Gregg Giannotti asked if it’s more or less beneficial from a teaching standpoint for details to leak out when a player is in trouble.
“I think it’s situational. I think there (are) times where, in order to protect the student-athlete or protect the university, obviously there are things you can’t say from a legal standpoint. But, I also think there’s times where when you hear ‘violation of team rules’ or you hear certain things, your mind races to the absolute worst. And I think that there’s sometimes where kids get painted a little bit unfairly,” Toole said. “I think that that’s something at times where those details could come out, either to hold those student-athletes accountable or to be able to really have people understand, ‘Hey, they made a mistake, they’re getting punished, and let’s move on, let’s not hold it against them for an extended period of time.'”
The guys discussed incidents of academic fraud throughout college athletics. Toole said that increased communication between coaches and professors would be beneficial.

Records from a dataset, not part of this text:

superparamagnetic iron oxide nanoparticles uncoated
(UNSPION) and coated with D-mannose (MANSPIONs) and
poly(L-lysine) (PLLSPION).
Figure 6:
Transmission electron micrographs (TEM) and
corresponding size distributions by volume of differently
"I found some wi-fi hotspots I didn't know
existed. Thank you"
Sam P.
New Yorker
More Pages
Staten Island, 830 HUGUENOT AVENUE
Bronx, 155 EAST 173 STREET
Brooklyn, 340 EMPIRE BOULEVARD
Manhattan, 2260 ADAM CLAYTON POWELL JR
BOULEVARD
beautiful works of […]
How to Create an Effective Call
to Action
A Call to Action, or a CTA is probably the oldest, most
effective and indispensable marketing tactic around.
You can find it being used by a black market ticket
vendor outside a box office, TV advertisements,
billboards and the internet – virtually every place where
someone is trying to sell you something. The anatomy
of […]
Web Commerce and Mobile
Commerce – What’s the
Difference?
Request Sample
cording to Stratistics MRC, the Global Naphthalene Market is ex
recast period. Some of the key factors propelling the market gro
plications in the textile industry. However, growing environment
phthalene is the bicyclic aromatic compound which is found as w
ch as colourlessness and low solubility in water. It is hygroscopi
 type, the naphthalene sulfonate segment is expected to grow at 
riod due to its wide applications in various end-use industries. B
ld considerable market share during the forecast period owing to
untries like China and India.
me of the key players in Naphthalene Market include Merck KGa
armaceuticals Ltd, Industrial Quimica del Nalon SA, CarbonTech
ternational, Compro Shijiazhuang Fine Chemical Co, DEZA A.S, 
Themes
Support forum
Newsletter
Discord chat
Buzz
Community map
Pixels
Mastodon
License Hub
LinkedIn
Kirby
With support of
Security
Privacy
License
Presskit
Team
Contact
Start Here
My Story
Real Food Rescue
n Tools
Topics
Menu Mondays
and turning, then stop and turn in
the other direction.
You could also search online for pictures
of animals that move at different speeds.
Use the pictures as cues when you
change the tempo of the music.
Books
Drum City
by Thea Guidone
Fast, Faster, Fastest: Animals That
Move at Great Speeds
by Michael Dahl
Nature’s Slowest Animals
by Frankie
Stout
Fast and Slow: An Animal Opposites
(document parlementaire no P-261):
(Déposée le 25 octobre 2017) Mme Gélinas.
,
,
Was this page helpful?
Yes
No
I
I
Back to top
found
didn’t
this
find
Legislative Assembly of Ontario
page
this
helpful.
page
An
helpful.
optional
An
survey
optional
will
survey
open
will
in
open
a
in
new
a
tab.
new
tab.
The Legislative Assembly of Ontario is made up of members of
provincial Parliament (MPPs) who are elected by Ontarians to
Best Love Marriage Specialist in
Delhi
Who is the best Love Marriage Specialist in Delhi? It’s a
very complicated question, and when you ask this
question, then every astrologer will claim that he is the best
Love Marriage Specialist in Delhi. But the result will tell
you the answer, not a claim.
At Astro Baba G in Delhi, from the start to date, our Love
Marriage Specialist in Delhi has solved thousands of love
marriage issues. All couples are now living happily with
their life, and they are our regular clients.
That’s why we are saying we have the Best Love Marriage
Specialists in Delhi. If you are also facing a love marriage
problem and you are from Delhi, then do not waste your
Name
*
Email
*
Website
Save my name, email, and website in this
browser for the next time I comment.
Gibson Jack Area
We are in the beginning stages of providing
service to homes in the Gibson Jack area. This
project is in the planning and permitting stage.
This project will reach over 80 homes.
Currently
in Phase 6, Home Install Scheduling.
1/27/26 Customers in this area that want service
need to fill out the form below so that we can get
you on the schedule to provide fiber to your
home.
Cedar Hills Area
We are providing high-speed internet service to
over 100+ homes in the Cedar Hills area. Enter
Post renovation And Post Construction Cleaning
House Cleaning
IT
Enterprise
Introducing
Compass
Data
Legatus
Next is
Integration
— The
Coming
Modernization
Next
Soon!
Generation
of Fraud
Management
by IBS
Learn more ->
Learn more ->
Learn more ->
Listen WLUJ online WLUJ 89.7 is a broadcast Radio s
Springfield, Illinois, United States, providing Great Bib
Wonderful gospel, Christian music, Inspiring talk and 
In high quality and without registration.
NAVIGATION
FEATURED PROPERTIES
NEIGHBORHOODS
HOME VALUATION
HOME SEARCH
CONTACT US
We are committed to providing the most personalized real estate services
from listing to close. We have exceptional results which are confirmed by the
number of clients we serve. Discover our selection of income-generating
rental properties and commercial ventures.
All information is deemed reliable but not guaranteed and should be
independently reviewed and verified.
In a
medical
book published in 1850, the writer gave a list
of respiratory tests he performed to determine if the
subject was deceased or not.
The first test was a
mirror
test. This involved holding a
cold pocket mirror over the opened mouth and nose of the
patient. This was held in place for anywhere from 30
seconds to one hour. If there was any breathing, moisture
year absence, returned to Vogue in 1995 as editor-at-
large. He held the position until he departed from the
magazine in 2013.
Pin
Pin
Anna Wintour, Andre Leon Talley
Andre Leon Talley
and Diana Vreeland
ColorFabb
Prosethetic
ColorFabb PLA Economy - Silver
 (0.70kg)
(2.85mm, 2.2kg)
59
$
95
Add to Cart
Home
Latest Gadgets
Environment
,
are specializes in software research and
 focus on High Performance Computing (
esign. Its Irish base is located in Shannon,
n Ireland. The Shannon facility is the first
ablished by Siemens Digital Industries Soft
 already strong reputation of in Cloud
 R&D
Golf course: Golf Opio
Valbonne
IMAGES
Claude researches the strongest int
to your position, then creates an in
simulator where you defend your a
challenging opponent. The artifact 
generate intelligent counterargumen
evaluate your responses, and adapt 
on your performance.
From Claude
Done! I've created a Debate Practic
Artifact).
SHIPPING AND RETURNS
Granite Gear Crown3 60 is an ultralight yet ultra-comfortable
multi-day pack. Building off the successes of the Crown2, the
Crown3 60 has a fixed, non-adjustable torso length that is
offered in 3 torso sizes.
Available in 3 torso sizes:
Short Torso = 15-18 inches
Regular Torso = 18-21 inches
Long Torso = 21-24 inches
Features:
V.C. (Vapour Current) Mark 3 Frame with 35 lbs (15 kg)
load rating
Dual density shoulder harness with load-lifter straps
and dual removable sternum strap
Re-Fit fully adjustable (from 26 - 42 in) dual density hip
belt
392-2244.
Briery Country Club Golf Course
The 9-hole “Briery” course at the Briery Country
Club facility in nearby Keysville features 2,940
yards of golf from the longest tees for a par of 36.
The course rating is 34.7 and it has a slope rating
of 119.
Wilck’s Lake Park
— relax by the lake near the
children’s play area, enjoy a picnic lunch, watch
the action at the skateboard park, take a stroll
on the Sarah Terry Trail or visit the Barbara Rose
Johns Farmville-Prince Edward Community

“I think if there was more communication, there’d be a chance that there’s less fraud. Because now both parties are understanding these guys are student-athletes and not just saying, ‘Hey, they’re here to play basketball and this is a separate entity from our campus and our classrooms.’ and all that kind of stuff,” Toole said.
The guys talked about the theory that the BCS conferences might eventually try to break away from the smaller conferences and the NCAA.
“I think what you’re going to start to see is basically those BCS conferences saying, ‘This is what we’re going to do, and if everybody else wants to do it, you can, but don’t stop us from doing it,'” Toole said.
He added that it’s not necessarily a terrible thing because it might provide a better experience for the student-athlete, but it causes him to wonder where things will end up.